Before I launch into what prompted this post, I feel I need to explain a little more about me. I am from Iowa. While I did not grow up on a farm, my mom did. Until about 15 years ago, my grandparents lived and worked their farm. I have a great understanding of what meat is and from whence it comes. I had a total understanding that the chicks we played with in the spring became the fried chicken we ate in the winter. I’ll save my stories about my mother’s cooking of various animal parts for another post.
In addition to my maternal grandparents, my dad was a hunter. In fact, for many years, I would go out with him just to sit in nature watching the sun rise or set. Many times during the winter, our meat came from the ducks and geese my dad shot. Given the socio-economic status of my folks, this meat was extremely important. A goose, for example, fed a family of 5 for several days. That’s a big deal when your parents are happy they have $20 to get through the week (food and gas included). But I digress.
Last disclosure – I am married to a vegetarian who became one in college after realizing that the Iowa land he loved was being wasted. My West Coast raised hubby was raised to believe that in Iowa, you could go into a field and eat the corn straight from the stalk. That the air was fresh and pure. The latter belief was quickly shattered when he drove by a pig farm one day. And the former belief was shattered by me – when I cautioned him against eating the cow and pig food from the field.
So, my point – my point, and I do have one, is that the latest position by Dr Rajendra Pachauri, chair of the United Nations Intergovernmental Panel on Climate Change, was not surprising to me. The fact that 20% of greenhouse gases are related to the production of meat – not a surprise. Twenty years ago, you could get a nice manufacturing job to supplement your farm income or raise a family in town. Today, your choices are call center worker or hog confinement. Raising meat is big business. And now they are now importing their workers from Mexico or some other other near shore places like the halfway houses. And, all to raise the meat.
This was almost exactly why my hubby gave up meat. While going to school in Iowa, he looked around, saw some of the most fertile soil in the world, and could not fathom why we are wasting it to grow food for our food. In the end, he decided not to contribute to the problem by eating meat.
And, that was all in my little part of the world. PRI’s show “The World” did a great job summarizing the global issue. The stats about the US consumption of meat per year is pretty staggering when you compare it to other countries.
For me personally, this recommendation is nothing. I eat vegetarian about half of the time anyway as does my family. Meat is not a central staple. We are thankful we live in a location with an over abundance of veggie options. And, when I do eat meat, I buy local. I all but meet the cow or pig or chicken I am about to consume. And, I’m okay with that (especially after hearing my younger brother’s stories from the hog confinement where he was employed for about 9 months).
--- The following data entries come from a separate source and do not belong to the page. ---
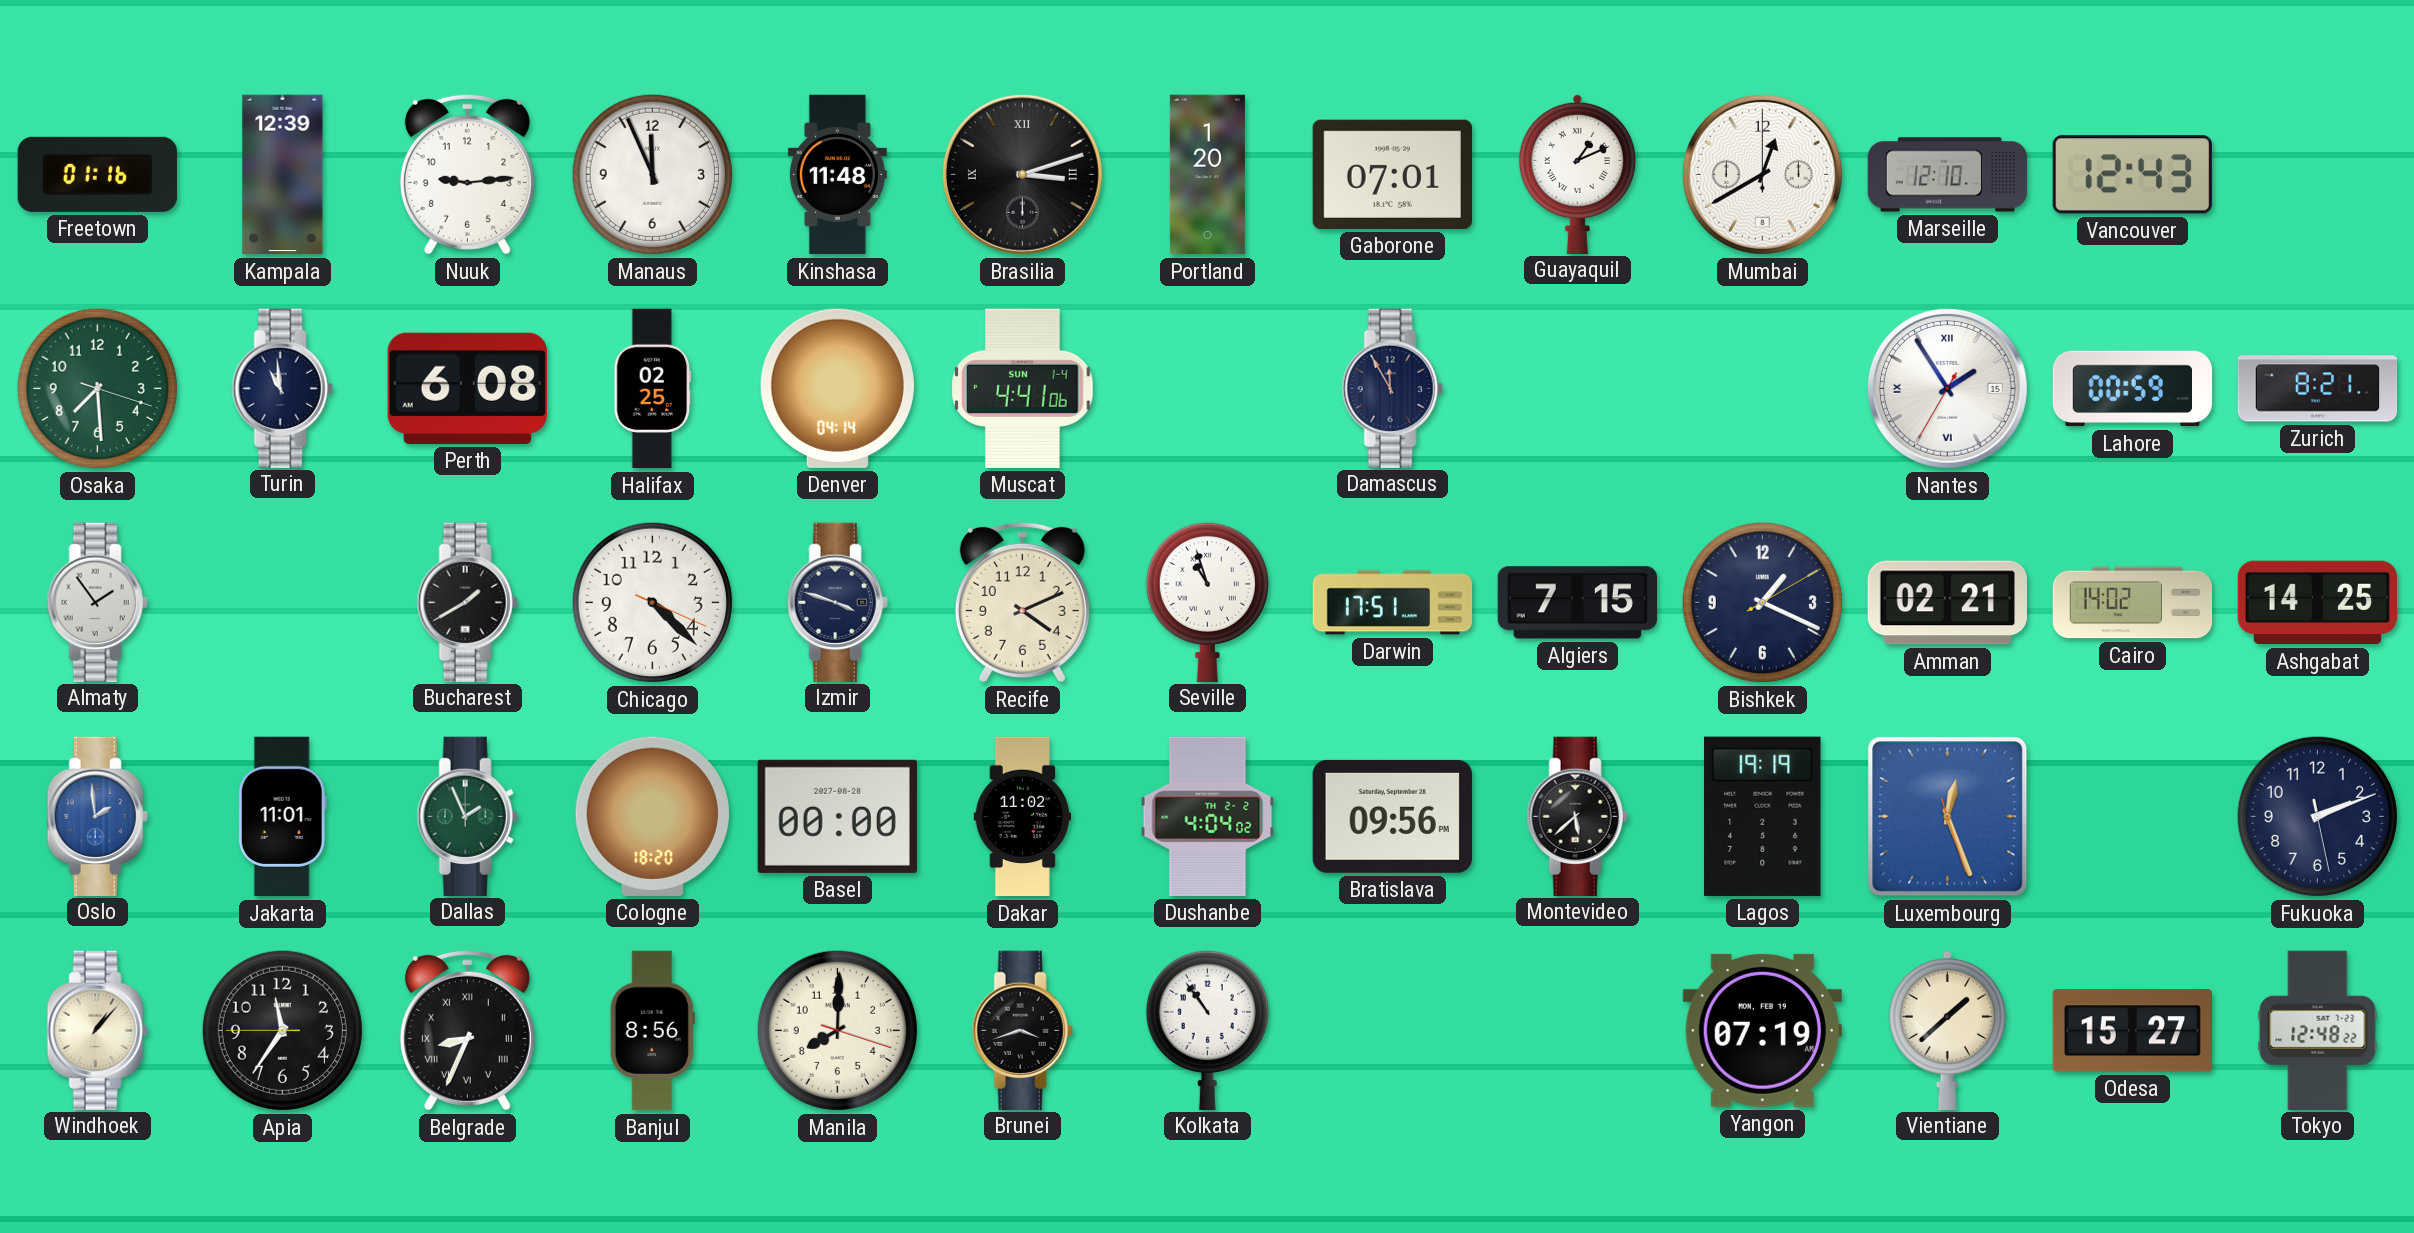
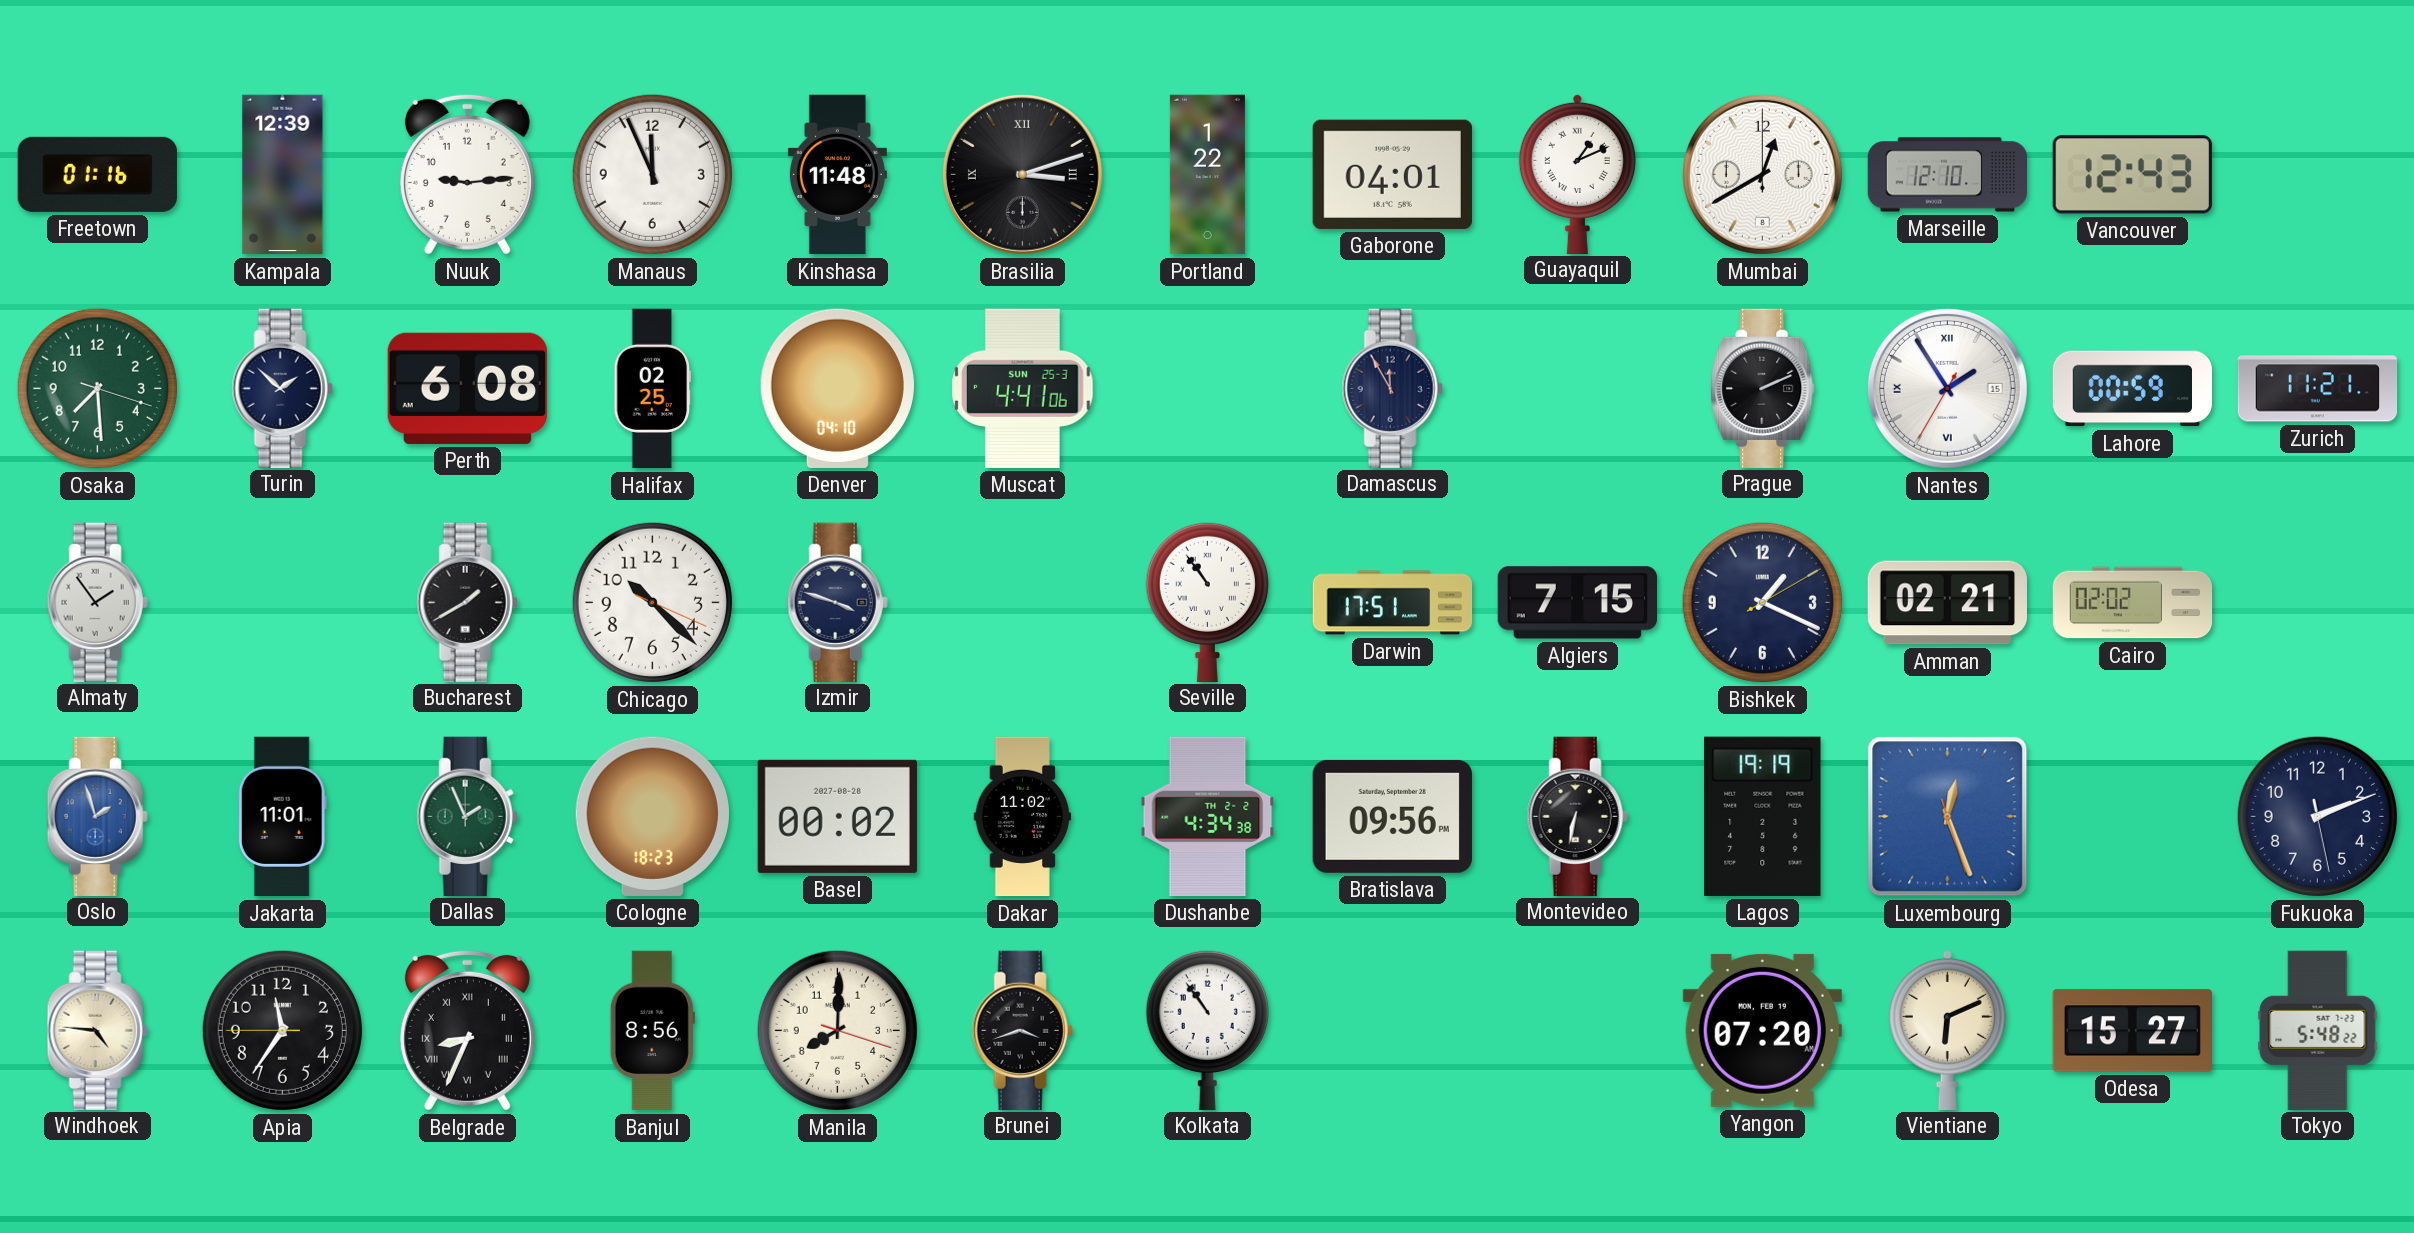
Portland: 1:20 -> 1:22
Gaborone: 07:01 -> 04:01
Turin: 10:59 -> 1:52
Denver: 04:14 -> 04:10
Muscat date: SUN 1-4 -> SUN 25-3
Prague: none -> 2:11
Zurich: 8:21 -> 11:21
Chicago: 4:22 -> 10:22
Recife: 4:11 -> none
Seville: 10:57 -> 10:54
Cairo: 14:02 -> 02:02
Ashgabat: 14:25 -> none
Oslo: 1:59 -> 1:57
Cologne: 18:20 -> 18:23
Basel: 00:00 -> 00:02
Dushanbe: 4:04 -> 4:34
Montevideo: 5:38 -> 6:32
Windhoek: 1:07 -> 4:46
Yangon: 07:19 -> 07:20
Vientiane: 1:38 -> 6:11
Tokyo: 12:48 -> 5:48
I don’t hate farming. I just hate what it has become. My grandpa will tell you that he can no longer farm as he feels you would need a chemistry degree. The days where you kept a few cows for personal consumption and spread their manure in the fields are pretty much gone. Now, you need to use these fertilizers and chemicals on certain types of corn seed. It’s a different way of thinking – and one that likely isn’t helping the global warning issue.
Cut your consumption of meat, help the environment. And, maybe we can reuse that land for veggies. I especially miss the Iowa sweet corn. Or grow Edamame soybeans and export them to Asia. We know we can grow lots of them.